START SUPPLIED MATERIAL
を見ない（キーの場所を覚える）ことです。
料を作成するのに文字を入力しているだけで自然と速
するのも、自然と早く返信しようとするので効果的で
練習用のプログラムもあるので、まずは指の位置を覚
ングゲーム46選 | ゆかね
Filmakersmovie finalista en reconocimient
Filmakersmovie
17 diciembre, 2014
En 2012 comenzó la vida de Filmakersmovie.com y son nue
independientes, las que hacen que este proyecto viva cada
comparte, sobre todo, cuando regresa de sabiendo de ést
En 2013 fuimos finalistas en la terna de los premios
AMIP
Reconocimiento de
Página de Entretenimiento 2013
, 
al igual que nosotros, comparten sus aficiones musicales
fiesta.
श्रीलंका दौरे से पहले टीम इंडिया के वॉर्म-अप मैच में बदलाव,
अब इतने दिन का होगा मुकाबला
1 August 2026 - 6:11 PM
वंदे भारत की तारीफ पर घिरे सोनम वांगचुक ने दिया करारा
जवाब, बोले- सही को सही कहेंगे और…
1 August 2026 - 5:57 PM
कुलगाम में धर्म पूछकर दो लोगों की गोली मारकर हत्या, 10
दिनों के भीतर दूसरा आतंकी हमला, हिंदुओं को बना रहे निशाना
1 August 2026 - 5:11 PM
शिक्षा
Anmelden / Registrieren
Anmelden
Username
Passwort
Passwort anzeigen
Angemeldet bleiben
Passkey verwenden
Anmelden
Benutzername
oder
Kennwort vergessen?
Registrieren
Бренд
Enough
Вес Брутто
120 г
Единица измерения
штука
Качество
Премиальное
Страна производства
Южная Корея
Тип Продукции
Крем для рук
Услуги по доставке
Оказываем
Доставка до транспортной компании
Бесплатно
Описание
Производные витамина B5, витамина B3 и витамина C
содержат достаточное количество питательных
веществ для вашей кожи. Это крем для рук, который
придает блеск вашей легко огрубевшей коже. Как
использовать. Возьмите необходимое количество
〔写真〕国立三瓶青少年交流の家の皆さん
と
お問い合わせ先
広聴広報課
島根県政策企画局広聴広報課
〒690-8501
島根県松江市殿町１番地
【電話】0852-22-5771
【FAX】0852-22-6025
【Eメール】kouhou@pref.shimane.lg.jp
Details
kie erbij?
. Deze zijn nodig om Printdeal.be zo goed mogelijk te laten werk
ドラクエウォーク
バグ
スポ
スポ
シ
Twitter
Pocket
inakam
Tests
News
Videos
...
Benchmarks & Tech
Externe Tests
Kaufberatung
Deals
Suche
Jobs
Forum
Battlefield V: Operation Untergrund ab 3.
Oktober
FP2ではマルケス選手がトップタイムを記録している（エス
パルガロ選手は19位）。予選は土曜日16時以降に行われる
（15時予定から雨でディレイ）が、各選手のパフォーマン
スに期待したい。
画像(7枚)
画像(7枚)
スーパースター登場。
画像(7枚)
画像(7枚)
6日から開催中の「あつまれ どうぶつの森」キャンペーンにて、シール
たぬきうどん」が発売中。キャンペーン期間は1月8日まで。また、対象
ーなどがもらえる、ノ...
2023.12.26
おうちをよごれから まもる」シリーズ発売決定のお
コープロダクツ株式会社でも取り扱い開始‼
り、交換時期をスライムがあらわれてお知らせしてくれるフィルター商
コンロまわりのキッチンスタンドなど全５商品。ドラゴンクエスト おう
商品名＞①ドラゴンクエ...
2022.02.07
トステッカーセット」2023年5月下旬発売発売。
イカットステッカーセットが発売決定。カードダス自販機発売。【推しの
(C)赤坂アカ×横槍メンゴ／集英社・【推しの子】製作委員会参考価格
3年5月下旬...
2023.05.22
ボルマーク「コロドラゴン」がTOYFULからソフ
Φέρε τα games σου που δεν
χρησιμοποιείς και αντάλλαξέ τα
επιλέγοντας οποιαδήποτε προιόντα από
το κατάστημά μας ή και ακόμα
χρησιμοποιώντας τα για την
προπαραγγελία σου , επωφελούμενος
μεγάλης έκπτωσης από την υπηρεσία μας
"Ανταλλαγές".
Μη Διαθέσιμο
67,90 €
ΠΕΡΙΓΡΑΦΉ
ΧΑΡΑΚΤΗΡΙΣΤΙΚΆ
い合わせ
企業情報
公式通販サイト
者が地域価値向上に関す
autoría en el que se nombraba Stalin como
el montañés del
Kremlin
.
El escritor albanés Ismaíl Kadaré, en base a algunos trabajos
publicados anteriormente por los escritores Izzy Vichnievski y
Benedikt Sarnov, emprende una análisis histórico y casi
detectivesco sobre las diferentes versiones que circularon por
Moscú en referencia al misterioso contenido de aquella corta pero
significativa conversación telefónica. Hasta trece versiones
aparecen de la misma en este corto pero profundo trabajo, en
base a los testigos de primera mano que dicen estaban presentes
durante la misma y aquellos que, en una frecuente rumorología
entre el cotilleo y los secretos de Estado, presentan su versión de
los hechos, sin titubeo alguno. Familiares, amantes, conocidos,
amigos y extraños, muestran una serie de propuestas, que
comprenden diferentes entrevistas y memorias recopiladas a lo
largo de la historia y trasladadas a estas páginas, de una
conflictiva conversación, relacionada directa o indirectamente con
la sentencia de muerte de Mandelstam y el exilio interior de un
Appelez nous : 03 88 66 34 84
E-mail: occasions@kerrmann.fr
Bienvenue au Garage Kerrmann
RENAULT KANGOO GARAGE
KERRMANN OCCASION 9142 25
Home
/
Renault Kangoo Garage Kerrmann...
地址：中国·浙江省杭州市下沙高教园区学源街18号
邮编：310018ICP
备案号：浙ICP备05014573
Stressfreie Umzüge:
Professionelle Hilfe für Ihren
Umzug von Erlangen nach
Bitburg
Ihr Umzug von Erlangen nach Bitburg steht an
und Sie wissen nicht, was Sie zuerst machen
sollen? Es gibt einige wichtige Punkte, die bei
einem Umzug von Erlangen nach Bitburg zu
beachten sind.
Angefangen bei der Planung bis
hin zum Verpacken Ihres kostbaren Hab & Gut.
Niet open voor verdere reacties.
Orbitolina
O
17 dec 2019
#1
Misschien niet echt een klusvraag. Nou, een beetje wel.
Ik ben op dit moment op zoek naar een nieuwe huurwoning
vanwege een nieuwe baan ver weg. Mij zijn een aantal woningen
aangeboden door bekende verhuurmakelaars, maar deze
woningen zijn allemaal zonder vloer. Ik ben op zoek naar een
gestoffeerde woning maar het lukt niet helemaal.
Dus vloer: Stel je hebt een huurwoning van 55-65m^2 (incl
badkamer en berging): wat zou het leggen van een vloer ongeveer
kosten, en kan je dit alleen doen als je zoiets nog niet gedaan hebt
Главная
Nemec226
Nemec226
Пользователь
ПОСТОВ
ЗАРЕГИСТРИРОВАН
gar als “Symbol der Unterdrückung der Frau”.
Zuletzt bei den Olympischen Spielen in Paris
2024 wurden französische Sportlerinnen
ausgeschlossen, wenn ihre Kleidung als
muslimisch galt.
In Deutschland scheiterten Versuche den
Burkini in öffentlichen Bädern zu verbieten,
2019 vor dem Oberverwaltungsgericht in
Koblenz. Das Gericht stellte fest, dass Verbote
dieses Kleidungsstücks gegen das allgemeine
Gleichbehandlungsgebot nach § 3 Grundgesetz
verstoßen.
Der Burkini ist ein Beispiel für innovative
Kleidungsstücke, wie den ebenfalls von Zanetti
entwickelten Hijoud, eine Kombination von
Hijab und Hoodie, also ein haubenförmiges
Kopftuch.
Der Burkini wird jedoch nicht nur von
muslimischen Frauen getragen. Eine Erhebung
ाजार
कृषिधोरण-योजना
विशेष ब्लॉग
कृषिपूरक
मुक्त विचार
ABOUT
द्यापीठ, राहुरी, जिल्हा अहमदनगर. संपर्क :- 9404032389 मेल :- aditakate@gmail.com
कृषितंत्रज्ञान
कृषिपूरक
END SUPPLIED MATERIAL
> [THE TASK] Answer with one number only, the count of lines in the entries above that hold the string "Umzug".

> [FINISHED EXERCISE] 3